A subjective pronoun takes the place of a noun to serve as the subject of a sentence, or to act as subject compliment. The subject of a sentence is the word or phrase within a sentence that is taking the action or otherwise serves as the main actor within the sentence. This is typically represented by a noun such as “dog” or “book” or a proper noun like “Larry” or “New York.” In some instances, however, a subjective pronoun can be used rather than a noun, often following a sentence in which the subject has already been identified or as a subject compliment that refers to the original subject in a sentence.

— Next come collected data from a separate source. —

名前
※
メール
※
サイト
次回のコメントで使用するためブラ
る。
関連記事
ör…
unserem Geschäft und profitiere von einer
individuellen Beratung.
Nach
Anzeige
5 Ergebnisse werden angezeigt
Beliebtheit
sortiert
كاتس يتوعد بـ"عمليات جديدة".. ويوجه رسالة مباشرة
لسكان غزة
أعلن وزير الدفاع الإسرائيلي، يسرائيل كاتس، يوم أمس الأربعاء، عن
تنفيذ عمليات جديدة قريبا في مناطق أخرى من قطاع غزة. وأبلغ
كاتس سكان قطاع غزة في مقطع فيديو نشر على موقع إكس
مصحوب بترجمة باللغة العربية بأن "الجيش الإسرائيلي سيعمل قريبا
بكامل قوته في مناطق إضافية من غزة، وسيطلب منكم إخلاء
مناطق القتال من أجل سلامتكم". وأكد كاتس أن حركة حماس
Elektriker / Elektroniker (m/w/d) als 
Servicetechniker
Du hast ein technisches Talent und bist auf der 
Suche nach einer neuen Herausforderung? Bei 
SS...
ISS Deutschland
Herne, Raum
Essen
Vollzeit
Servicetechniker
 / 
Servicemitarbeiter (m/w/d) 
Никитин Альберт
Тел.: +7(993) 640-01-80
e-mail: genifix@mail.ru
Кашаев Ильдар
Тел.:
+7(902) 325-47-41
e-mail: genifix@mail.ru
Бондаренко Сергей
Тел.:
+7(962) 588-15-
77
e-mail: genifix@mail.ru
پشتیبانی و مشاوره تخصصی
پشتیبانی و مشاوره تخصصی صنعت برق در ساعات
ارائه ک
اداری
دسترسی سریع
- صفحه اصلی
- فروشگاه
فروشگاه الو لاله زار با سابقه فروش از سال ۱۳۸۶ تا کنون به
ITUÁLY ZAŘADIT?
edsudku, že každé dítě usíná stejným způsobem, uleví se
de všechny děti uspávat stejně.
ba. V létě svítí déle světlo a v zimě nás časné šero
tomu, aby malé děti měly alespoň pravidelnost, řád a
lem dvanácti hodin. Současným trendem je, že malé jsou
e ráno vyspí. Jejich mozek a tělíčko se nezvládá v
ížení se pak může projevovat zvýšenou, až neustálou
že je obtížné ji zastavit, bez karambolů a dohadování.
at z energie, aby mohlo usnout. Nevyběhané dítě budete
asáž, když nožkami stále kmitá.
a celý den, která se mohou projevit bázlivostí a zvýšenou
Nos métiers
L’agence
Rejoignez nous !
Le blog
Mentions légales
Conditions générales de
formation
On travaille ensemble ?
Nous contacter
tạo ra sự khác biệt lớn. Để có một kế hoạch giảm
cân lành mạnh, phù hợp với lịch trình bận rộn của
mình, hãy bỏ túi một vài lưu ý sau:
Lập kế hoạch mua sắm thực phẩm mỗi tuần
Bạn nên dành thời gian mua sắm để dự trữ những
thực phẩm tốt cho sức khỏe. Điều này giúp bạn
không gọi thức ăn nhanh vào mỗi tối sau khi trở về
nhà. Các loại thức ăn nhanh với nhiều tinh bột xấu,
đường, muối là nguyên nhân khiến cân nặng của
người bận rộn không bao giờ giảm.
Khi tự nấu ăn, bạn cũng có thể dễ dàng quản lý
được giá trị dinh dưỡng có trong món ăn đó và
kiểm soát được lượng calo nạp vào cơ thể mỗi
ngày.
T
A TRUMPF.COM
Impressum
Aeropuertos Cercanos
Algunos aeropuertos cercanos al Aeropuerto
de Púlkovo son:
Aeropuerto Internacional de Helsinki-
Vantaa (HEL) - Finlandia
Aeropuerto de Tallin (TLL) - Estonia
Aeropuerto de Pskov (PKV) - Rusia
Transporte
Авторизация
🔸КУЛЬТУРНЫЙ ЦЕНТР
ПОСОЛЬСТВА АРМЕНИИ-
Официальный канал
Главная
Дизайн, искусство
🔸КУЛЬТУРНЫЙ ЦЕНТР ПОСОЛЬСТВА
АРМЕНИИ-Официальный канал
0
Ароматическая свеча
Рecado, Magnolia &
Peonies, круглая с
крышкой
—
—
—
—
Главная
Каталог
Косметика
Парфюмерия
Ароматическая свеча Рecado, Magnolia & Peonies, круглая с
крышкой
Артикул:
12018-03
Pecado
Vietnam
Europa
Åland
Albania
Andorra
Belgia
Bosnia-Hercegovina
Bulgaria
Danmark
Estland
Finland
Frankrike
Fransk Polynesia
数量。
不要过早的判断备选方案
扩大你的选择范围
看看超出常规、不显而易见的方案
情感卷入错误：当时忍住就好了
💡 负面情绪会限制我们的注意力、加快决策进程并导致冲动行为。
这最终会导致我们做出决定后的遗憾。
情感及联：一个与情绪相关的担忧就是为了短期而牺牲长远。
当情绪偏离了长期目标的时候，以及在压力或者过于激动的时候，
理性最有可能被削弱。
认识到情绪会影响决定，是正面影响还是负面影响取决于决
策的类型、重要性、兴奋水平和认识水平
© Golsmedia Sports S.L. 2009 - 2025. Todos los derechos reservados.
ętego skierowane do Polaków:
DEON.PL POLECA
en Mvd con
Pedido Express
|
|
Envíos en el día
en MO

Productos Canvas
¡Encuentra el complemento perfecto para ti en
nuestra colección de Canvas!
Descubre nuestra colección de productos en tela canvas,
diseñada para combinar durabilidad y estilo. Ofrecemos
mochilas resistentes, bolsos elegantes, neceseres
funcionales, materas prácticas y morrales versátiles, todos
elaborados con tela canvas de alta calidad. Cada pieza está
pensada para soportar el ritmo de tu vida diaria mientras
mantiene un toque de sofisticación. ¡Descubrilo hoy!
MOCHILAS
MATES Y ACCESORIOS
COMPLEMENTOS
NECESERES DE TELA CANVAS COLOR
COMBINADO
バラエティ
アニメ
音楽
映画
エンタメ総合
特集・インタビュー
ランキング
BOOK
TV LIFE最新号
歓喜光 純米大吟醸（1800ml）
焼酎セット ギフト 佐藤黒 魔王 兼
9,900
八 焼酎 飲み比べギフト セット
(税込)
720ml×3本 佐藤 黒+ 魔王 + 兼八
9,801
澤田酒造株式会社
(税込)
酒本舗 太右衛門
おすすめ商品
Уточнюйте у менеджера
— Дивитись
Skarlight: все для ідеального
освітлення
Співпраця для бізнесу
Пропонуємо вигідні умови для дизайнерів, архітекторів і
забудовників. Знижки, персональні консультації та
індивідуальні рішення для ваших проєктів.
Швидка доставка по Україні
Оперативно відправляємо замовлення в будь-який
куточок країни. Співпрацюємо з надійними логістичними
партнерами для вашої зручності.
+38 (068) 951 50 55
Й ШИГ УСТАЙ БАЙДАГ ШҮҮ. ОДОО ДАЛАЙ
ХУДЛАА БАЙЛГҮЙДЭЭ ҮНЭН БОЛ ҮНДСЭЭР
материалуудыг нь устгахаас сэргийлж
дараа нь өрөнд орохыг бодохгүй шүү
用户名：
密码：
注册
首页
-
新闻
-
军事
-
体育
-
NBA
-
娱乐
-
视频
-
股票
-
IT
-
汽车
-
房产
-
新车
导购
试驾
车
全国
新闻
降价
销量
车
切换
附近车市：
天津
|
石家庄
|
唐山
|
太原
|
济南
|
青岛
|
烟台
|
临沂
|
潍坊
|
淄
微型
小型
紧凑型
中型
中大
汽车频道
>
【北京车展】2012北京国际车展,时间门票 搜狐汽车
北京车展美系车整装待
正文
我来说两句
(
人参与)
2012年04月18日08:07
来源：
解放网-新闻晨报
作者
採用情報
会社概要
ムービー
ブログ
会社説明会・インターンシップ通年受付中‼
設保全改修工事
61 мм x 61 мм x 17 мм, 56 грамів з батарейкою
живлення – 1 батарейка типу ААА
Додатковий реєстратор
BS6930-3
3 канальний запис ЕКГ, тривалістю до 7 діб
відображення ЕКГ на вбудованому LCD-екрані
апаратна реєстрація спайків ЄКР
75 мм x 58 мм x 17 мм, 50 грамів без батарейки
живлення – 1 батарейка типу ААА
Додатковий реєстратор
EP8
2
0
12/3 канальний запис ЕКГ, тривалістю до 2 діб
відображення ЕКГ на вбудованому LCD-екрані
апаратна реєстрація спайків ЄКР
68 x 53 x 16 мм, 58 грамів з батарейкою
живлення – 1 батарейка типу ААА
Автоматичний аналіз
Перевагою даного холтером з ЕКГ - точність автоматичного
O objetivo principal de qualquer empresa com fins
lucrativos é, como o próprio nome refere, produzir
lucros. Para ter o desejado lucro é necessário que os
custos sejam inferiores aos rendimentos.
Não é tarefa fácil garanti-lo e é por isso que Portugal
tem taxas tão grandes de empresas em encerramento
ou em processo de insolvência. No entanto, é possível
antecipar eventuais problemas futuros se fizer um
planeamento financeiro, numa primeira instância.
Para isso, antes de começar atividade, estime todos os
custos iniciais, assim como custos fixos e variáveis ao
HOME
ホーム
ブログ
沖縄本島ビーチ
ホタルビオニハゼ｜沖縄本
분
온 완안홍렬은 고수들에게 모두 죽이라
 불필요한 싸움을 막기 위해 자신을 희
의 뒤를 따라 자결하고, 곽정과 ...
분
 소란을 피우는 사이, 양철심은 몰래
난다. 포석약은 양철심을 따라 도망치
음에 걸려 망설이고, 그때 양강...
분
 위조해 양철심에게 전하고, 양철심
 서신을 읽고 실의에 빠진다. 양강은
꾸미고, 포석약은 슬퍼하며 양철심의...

Proper grammar in sentences that use pronouns often relies on an understanding of when to use a subjective pronoun rather than one that is objective. The subjective form is used when the pronoun acts as the subject of a sentence, such as “She went to the store.” In this sentence, “She” is the subject and is in the form of a pronoun rather than the name of “She” or a noun like “woman.” “Went” is the predicate in the sentence that indicates the action being performed by the subject and “to the store” is a prepositional phrase that indicates the destination for the action.
If a subjective pronoun is used as an object in a sentence, then a grammatical mistake occurs. A sentence like “I know she” is incorrect since it uses “she” as an object, while the proper objective pronoun is “her,” which cannot be used as a subject. New speakers of English, including those learning English as a second language and developing speakers, often have difficulty making the proper objective or subjective pronoun choice, which can result in grammatical mistakes. Such mistakes do not necessarily interfere with meaning, however, so the content of a statement can be understandable even if not grammatically correct.
There are some instances in which a subjective pronoun can be used in a position other than the subject. This use is referred to as a subject compliment and refers back to the subject of a sentence that is either stated or implied. In the sentence, “I am the winner,” the pronoun “I” is clearly the subject of the sentence. If this is reversed to “The winner is I,” then the pronoun becomes a subject compliment that serves to refer to the subject of the sentence, “The winner.” In this usage, the subjective pronoun should be used rather than an objective pronoun, though many people do not follow this rule in informal and spoken English.